The rhetoric of authenticity is instrumental. Just as common sense and facts equate to whatever the dominant ideas uphold, authenticity does not mean honesty and integrity, but ‘what feels right according to prejudice’. In the same spirit as the document talks of an authentic conservativism, when someone starts talking about the ‘authentic working class’ they conjure the image of a white, older, male worker in a factory or coal mine. Likewise, if someone says an ‘authentic woman’ they almost certainly mean a white, cis, able-bodied woman. And if you met someone talking about an ‘authentic Britain’ they probably would not mean the Britain that was significantly shaped by migration from across the world throughout its history, encompassing colonialism and Empire.
Taken naïvely, without interrogating the rhetorical conceits that give these empty words and terms their power to sway, common sense, facts, authenticity, intuition are the playthings of a right that imagines itself as pre-ideological, even prelapsarian in its assumptions about the world. An ‘Authentic Marxism’ is a monster that fits the right’s preferences. This is not a speculation, the most ardent champions of the most right-wing brand of conservativism in parliament have stated clearly that they wish such a Marxism to be dominant again on the left. Fortunately, ‘Authentic Marxism’ is not the Marxism of Marx, whose radical philosophy still terrifies the agents of capital so much that 136 years after his death, they still cannot stop lying about his ideas.
If you like this article please do check out Rowan’s blog.

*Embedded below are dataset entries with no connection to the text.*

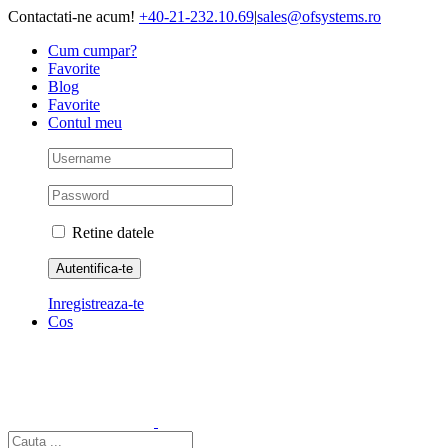
Skip
Contactati-ne acum!
+40-21-232.10.69
|
sales@ofsystems.ro
to
Cum cumpar?
content
Favorite
Blog
Favorite
Contul meu
Retine datele
Inregistreaza-te
Cos
Cautare...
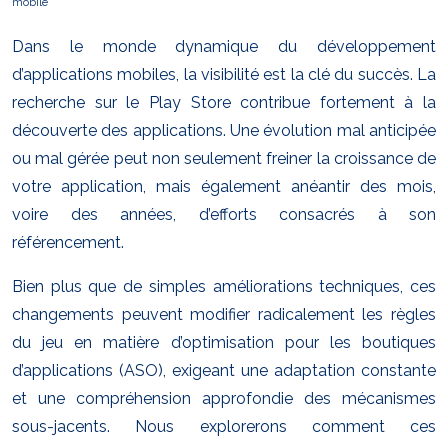
mobile
Dans le monde dynamique du développement
d’applications mobiles, la visibilité est la clé du succès. La
recherche sur le Play Store contribue fortement à la
découverte des applications. Une évolution mal anticipée
ou mal gérée peut non seulement freiner la croissance de
votre application, mais également anéantir des mois,
voire des années, d’efforts consacrés à son
référencement.
Bien plus que de simples améliorations techniques, ces
changements peuvent modifier radicalement les règles
du jeu en matière d’optimisation pour les boutiques
d’applications (ASO), exigeant une adaptation constante
et une compréhension approfondie des mécanismes
sous-jacents. Nous explorerons comment ces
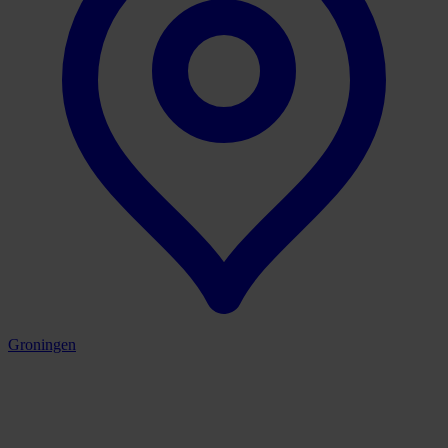
Groningen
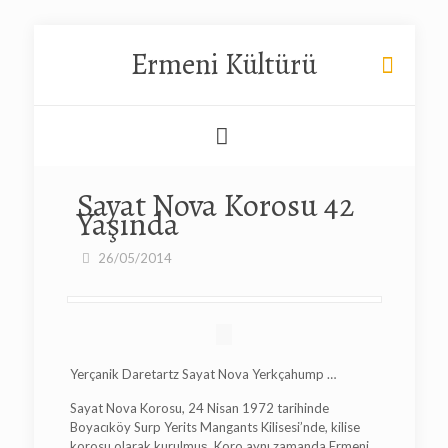
Ermeni Kültürü
Sayat Nova Korosu 42
Yaşında
26/05/2014
Yerçanik Daretartz Sayat Nova Yerkçahump …
Sayat Nova Korosu, 24 Nisan 1972 tarihinde
Boyacıköy Surp Yerits Mangants Kilisesi’nde, kilise
korosu olarak kurulmuş. Koro aynı zamanda Ermeni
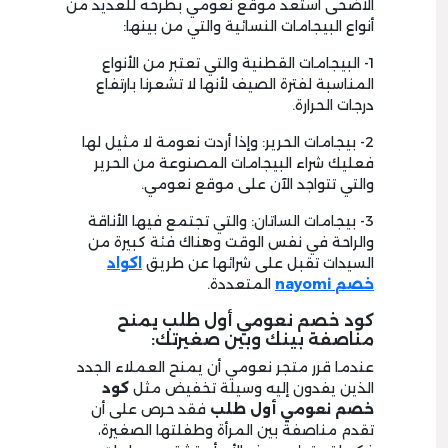
الأضحى استعد موقع نعومي بطرحه للعديد من
أنواع البيجامات النسائية والتي من بينها:
1- البيجامات القطنية والتي تعتبر من الأنواع
المناسبة لفترة الصيف لأنها لا تشعرنا بارتفاع
درجات الحرارة.
2- بيجامات الحرير: وإذا أردت نعومة لا مثيل لها
فعليك شراء البيجامات المصنوعة من الحرير
والتي تتواجد الآن على موقع نعومي.
3- بيجامات الساتان: والتي تجتمع فيها الأناقة
والراحة في نفس الوقت وهناك فئة كبيرة من
السيدات تقبل على شرائها عن طريق
اكواد
خصم
nayomi
المتعددة.
كود خصم نعومي أول طلب يمنح
مناصفة بينك وبين صغيرتك:
عندما قرر متجر نعومي أن يمنح العملاء الجدد
الذين يفدون إليه وسيلة تخفيض مثل
كود
خصم نعومي أول طلب
فقد حرص على أن
تقدم مناصفة بين المرأة وطفلتها الصغيرة،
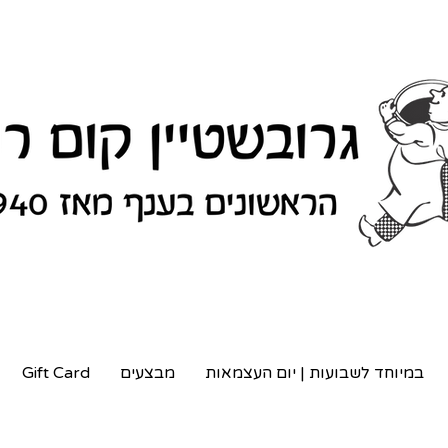
במיוחד לשבועות | יום העצמאות
מבצעים
Gift Card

Agree with much of this, but then “ableism” is thrown in with no context, which is symptomatic of the political correct ‘right on’ attitudes sections of the Left fall into when they blunder into debates they don’t fully understand. As a disabled activist for 50 years, I believe the concept of “ableism” is deeply suspect, ahistorical and reductionist. However, if some disabled activists use it, then the Left feel compelled to jump on the bandwagon. Standing up to right-wing ‘anti-woke’ zealots doesn’t require us to stop questioning aspects of identity politics.
Hi Robert, thank you for your comment. I strongly agree that opposing anti-woke politics does not mean accepting all identity politics. I also agree about the importance of historicising social prejudices, rather than falling into the trap of seeing them as timeless and therefore inevitable features of social life.
I admit to being unaware of the debates around the term and concept when writing. My aim here was, in part, to situate the culture war in the context of the range of prejudices it weaponizes. On the left the culture war is so often addressed abstracted of its content and basis in attacks against the oppressed, and then treated as a kind of distraction. I agree about the importance of using concepts carefully, rather than just because a term because is already widely used whatever its implications.